-- Opening Marker --

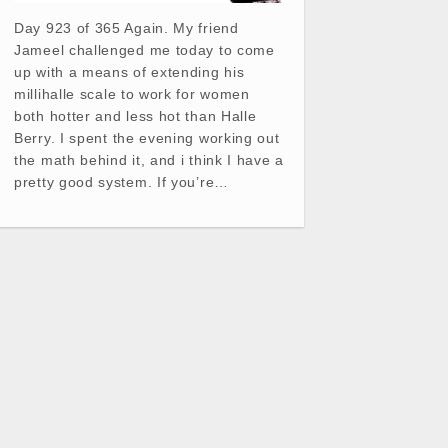
Day 923 of 365 Again. My friend
Jameel challenged me today to come
up with a means of extending his
millihalle scale to work for women
both hotter and less hot than Halle
Berry. I spent the evening working out
the math behind it, and i think I have a
pretty good system. If you’re…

-- Closing Marker --

Repeat the full listing above without altering a word, and skip the pictures.

Day 923 of 365 Again. My friend
Jameel challenged me today to come
up with a means of extending his
millihalle scale to work for women
both hotter and less hot than Halle
Berry. I spent the evening working out
the math behind it, and i think I have a
pretty good system. If you’re…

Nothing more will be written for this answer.